EXERCISE DETAILS>
The records that follow are to be copied word for word. Pictures should be omitted.

WORKING DATA>
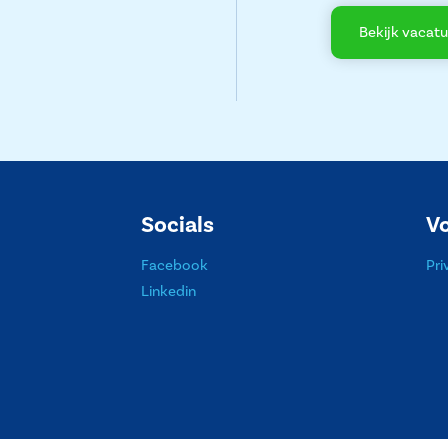
Bekijk vacatu
Socials
V
Facebook
Pri
Linkedin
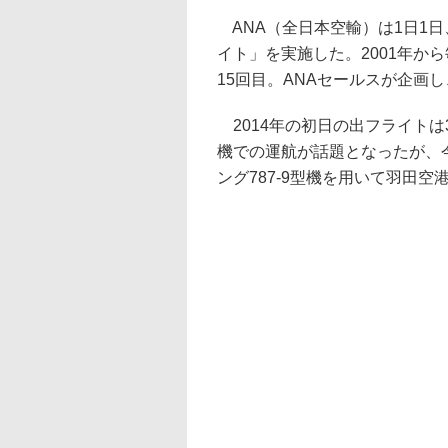
ANA（全日本空輸）は1日1
イト」を実施した。2001年か
15回目。ANAセールスが企画
2014年の初日の出フライトは3
機での運航が話題となったが、今
ング787-9型機を用いて羽田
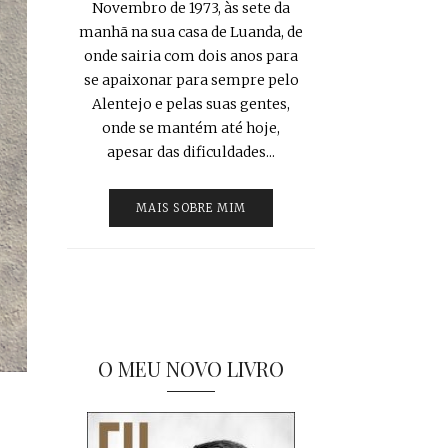
Novembro de 1973, às sete da
manhã na sua casa de Luanda, de
onde sairia com dois anos para
se apaixonar para sempre pelo
Alentejo e pelas suas gentes,
onde se mantém até hoje,
apesar das dificuldades...
MAIS SOBRE MIM
O MEU NOVO LIVRO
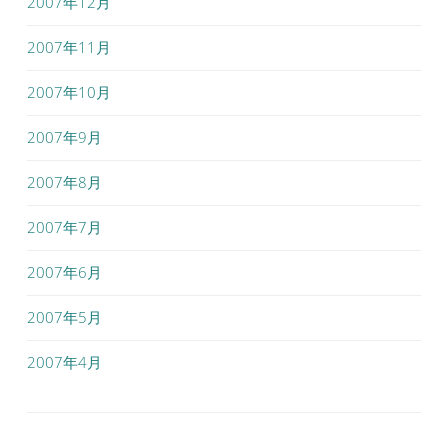
2007年12月
2007年11月
2007年10月
2007年9月
2007年8月
2007年7月
2007年6月
2007年5月
2007年4月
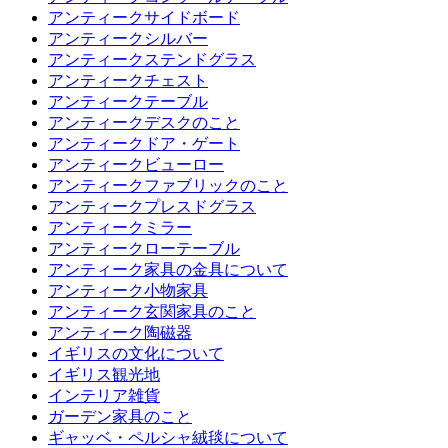
アンティークサイドボード
アンティークシルバー
アンティークステンドグラス
アンティークチェスト
アンティークテーブル
アンティークデスクのこと
アンティークドア・ゲート
アンティークビューロー
アンティークファブリックのこと
アンティークプレスドグラス
アンティークミラー
アンティークローテーブル
アンティーク家具の金具について
アンティーク小物家具
アンティーク玄関家具のこと
アンティーク陶磁器
イギリスの文化について
イギリス観光地
インテリア雑貨
ガーデン家具のこと
ギャッベ・ペルシャ絨毯について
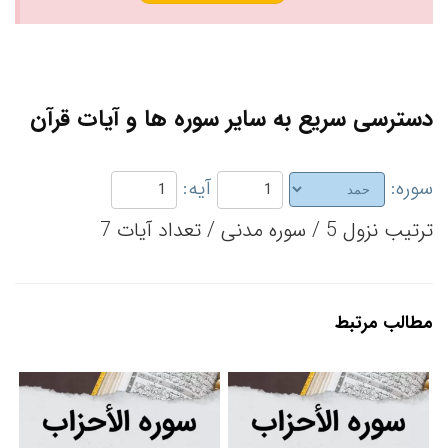
دسترسی سریع به سایر سوره ها و آیات قرآن
سوره:
آیه:
ترتیب نزول 5 / سوره مدنی / تعداد آیات 7
مطالب مرتبط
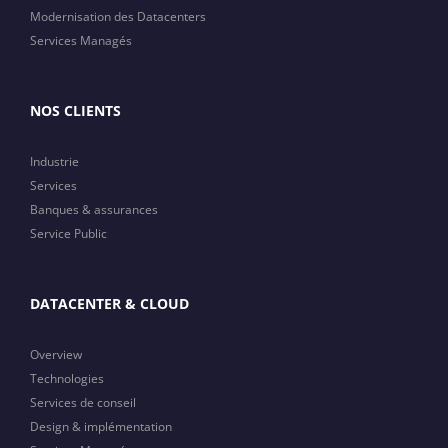
Modernisation des Datacenters
Services Managés
NOS CLIENTS
Industrie
Services
Banques & assurances
Service Public
DATACENTER & CLOUD
Overview
Technologies
Services de conseil
Design & implémentation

EXERCISE SOLUTION>
Bekijk vacatu
Socials
V
Facebook
Pri
Linkedin
ANA（全日本空輸）は1日1
イト」を実施した。2001年か
15回目。ANAセールスが企画
2014年の初日の出フライトは3
機での運航が話題となったが、今
ング787-9型機を用いて羽田
Novembro de 1973, às sete da
manhã na sua casa de Luanda, de
onde sairia com dois anos para
se apaixonar para sempre pelo
Alentejo e pelas suas gentes,
onde se mantém até hoje,
apesar das dificuldades...
MAIS SOBRE MIM
O MEU NOVO LIVRO
2007年12月
2007年11月
2007年10月
2007年9月
2007年8月
2007年7月
2007年6月
2007年5月
2007年4月
アンティークサイドボード
アンティークシルバー
アンティークステンドグラス
アンティークチェスト
アンティークテーブル
アンティークデスクのこと
アンティークドア・ゲート
アンティークビューロー
アンティークファブリックのこと
アンティークプレスドグラス
アンティークミラー
アンティークローテーブル
アンティーク家具の金具について
アンティーク小物家具
アンティーク玄関家具のこと
アンティーク陶磁器
イギリスの文化について
イギリス観光地
インテリア雑貨
ガーデン家具のこと
ギャッベ・ペルシャ絨毯について
دسترسی سریع به سایر سوره ها و آیات قرآن
سوره:
آیه:
ترتیب نزول 5 / سوره مدنی / تعداد آیات 7
مطالب مرتبط
Modernisation des Datacenters
Services Managés
NOS CLIENTS
Industrie
Services
Banques & assurances
Service Public
DATACENTER & CLOUD
Overview
Technologies
Services de conseil
Design & implémentation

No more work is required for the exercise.